### THE PROBLEM
Pick every line out of the entries below that has the string "approves", and copy it.

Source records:
-*-*-
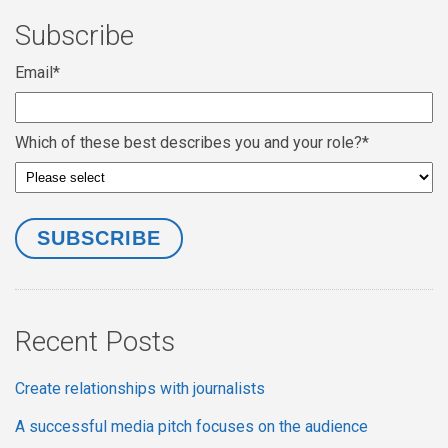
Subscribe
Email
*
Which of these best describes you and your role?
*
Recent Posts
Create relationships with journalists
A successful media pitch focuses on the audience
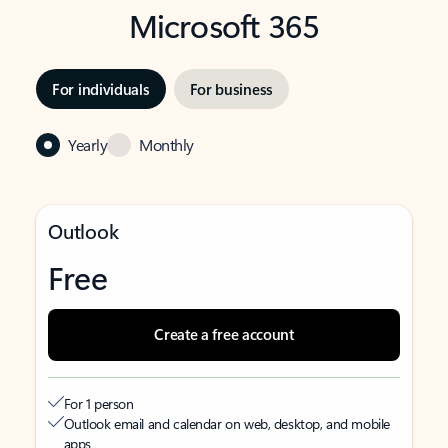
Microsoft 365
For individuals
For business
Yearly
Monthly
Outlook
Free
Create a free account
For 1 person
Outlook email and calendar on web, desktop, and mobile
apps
-*-*-
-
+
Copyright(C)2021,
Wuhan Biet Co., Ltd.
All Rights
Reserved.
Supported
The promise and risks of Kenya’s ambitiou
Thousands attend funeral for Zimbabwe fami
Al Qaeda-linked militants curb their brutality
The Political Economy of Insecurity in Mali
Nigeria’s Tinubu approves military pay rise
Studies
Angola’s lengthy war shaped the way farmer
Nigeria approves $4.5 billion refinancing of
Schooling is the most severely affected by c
-*-*-
### PROBLEM SOLUTION
Nigeria’s Tinubu approves military pay rise
Nigeria approves $4.5 billion refinancing of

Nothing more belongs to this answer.